Data for processing START

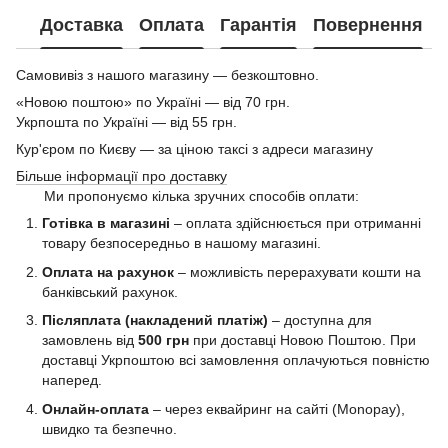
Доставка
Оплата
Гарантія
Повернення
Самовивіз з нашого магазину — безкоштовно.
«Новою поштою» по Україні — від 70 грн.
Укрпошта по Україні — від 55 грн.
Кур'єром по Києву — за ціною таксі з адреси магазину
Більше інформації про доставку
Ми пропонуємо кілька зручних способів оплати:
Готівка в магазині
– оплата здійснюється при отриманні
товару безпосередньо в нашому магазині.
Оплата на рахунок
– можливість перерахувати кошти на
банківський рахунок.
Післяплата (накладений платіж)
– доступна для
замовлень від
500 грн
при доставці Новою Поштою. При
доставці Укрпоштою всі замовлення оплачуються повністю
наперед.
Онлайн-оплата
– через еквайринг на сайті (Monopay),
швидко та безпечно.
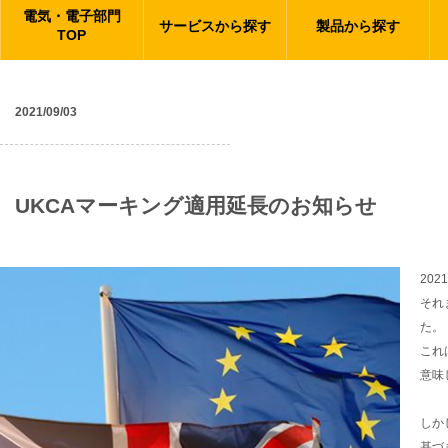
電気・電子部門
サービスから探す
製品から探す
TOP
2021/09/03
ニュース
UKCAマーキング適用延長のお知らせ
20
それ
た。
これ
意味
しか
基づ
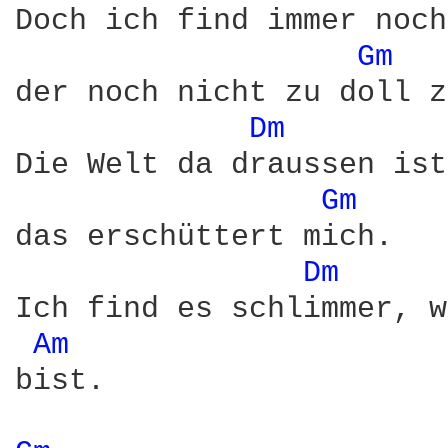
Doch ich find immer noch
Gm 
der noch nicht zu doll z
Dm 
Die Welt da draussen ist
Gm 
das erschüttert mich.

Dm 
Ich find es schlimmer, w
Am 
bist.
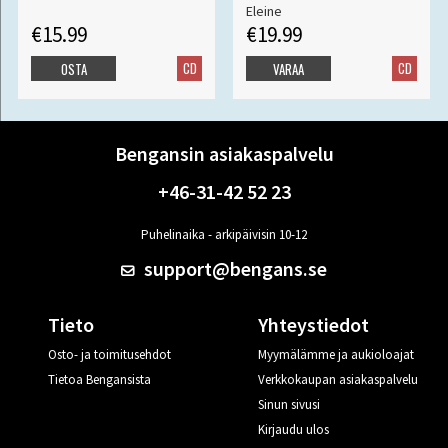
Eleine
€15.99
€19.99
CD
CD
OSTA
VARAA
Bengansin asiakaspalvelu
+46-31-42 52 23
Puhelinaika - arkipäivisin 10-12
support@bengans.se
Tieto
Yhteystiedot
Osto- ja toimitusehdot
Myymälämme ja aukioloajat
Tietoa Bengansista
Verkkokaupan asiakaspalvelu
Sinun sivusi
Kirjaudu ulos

Data for processing END

Work instruction
Every record above must be given again exactly; drop the pictures.

Answer space
Доставка
Оплата
Гарантія
Повернення
Самовивіз з нашого магазину — безкоштовно.
«Новою поштою» по Україні — від 70 грн.
Укрпошта по Україні — від 55 грн.
Кур'єром по Києву — за ціною таксі з адреси магазину
Більше інформації про доставку
Ми пропонуємо кілька зручних способів оплати:
Готівка в магазині
– оплата здійснюється при отриманні
товару безпосередньо в нашому магазині.
Оплата на рахунок
– можливість перерахувати кошти на
банківський рахунок.
Післяплата (накладений платіж)
– доступна для
замовлень від
500 грн
при доставці Новою Поштою. При
доставці Укрпоштою всі замовлення оплачуються повністю
наперед.
Онлайн-оплата
– через еквайринг на сайті (Monopay),
швидко та безпечно.
電気・電子部門
サービスから探す
製品から探す
TOP
2021/09/03
ニュース
UKCAマーキング適用延長のお知らせ
20
それ
た。
これ
意味
しか
基づ
Doch ich find immer noch
Gm 
der noch nicht zu doll z
Dm 
Die Welt da draussen ist
Gm 
das erschüttert mich.

Dm 
Ich find es schlimmer, w
Am 
bist.
Eleine
€15.99
€19.99
CD
CD
OSTA
VARAA
Bengansin asiakaspalvelu
+46-31-42 52 23
Puhelinaika - arkipäivisin 10-12
support@bengans.se
Tieto
Yhteystiedot
Osto- ja toimitusehdot
Myymälämme ja aukioloajat
Tietoa Bengansista
Verkkokaupan asiakaspalvelu
Sinun sivusi
Kirjaudu ulos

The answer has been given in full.